Heimrich gave the syringe to Dr. Marvin.
“Empty,” Marvin said. “On the floor beside him, you say?”
“As if he’d dropped it as he fell, Doctor.”
“Adrian was a diabetic,” Marvin said. “Mild case. Apparently under control. Insulin.”
“Yes,” Heimrich said. “Dr. Chandler told me that.”
“Good old Ernie,” Marvin said. “Still practicing. When I get to be his age, I hope I’m retired. Not that he isn’t a damn good man. So he was treating Adrian, was he? Mild case, way Adrian thought?”
“Yes, Doctor.”
“Probably forty units, then,” Marvin said. “Maybe before breakfast—blood glucose highest in the morning—or in the evening, half an hour or so before dinner. But injecting the stuff is a bit of a nuisance, even when you’ve got used to it. What time would he be having dinner, do you know?”
Heimrich didn’t. Probably Miss Arnold would know. Apparently she had her meals with the Bartons. When they had found Barton’s body, his dinner had been ready and waiting. Mrs. Barton had sent word to that effect, by Rorke.
“Times fit,” Marvin said. “What your lab boys will find a residue of in this syringe will be insulin, hund
red to one.”
“He’d operated on a cat just before he died,” Heimrich said. “Don’t vets anesthetize animals by injection?”
“Barbiturates,” Marvin said. “Dosage by weight of animal. So, nowadays, do we. Sodium pentothal, usually. For starters. You think maybe he injected himself instead of the cat? Not likely, Inspector.
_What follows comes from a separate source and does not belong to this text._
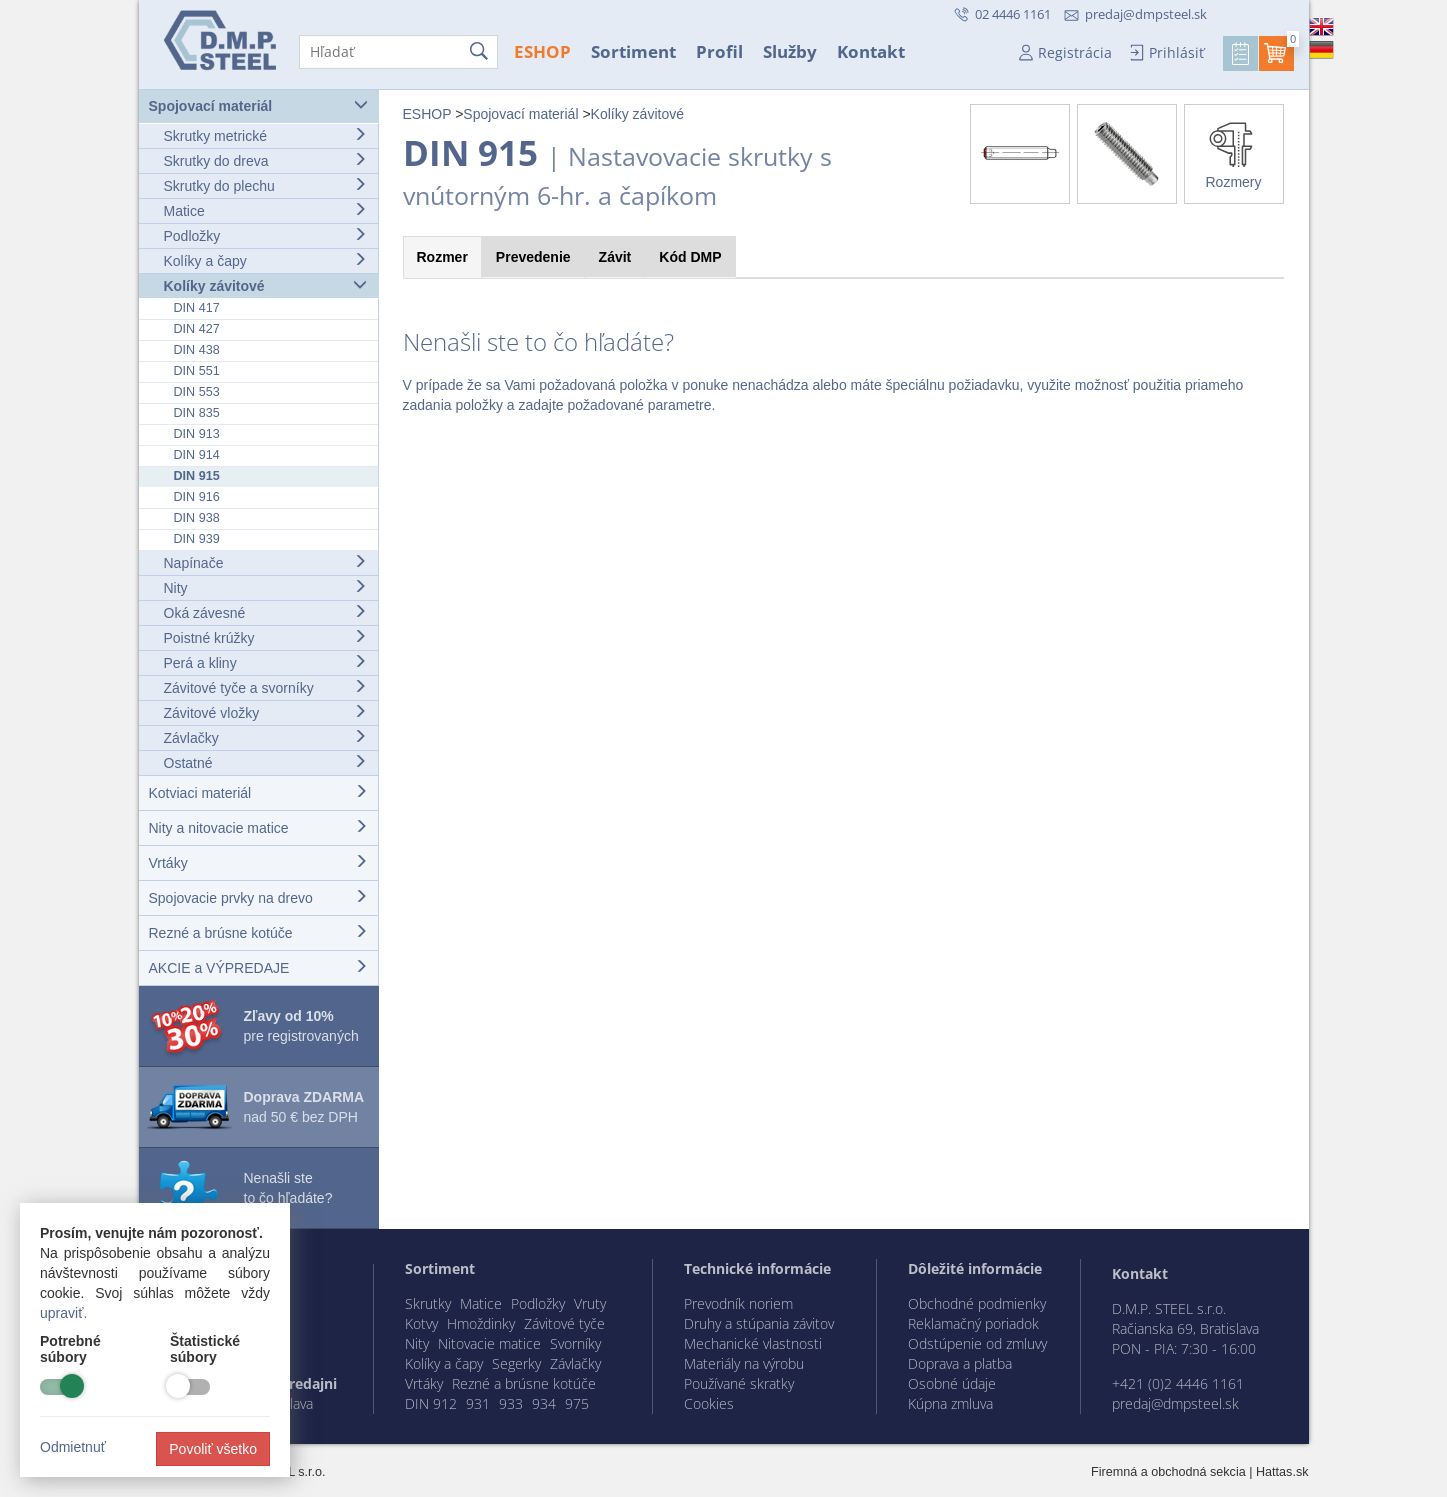 The width and height of the screenshot is (1447, 1497). What do you see at coordinates (197, 434) in the screenshot?
I see `DIN 913` at bounding box center [197, 434].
Not with the same needle, obviously. Thousand to one, your boys will find insulin was in this syringe. Maybe with zinc, more likely regular. You’re thinking of insulin shock?”
“Just wondering about the whole thing,” Heimrich told him.
“Have to take a good many times the normal dose,” Marvin said. “Not likely to. They get so measuring the prescribed dosage is pretty automatic. One c.c., usually. Forty units of insulin per one c.c., Marked on the syringe. See?”
Heimrich looked at the cylinder of the hypodermic. It was marked in cubic centimeters.
“Also,” Marvin said, “he’d be using the needle on a lot of animals. All sorts of medications by injection. Animals don’t like to take pills. Particularly cats, I gather.”
Marvin was damned right. Heimrich told him so with feeling. He had had, a year or so before, to give Mite pills. It had been arduous, although in the end successful. When the pills finally got into Mite they were accompanied by blood from human fingers. Cats do not approve of taking pills.
“Are there poisons of which one c.c., by needle, would be lethal, Doctor?”
“Sure. Dozens, possibly. You’re thinking maybe he got the stuff out of the wrong vial? Inspector, Adrian was a pro. Going to be damn sure what he shoots into himself. However, anything he might have used by accident would be in his refrigerator there. We can look.”
They looked into the small refrigerator set into the wall. There were a number of bottles and vials in it. They were arranged in racks.
“There’s his insulin,” Marvin said. He pointed to the racked small vials. All but one had red caps on them. The little vials were labeled, “Lilly, Iletin (R) 40 U. Regular.” They were also marked, “10 cc.”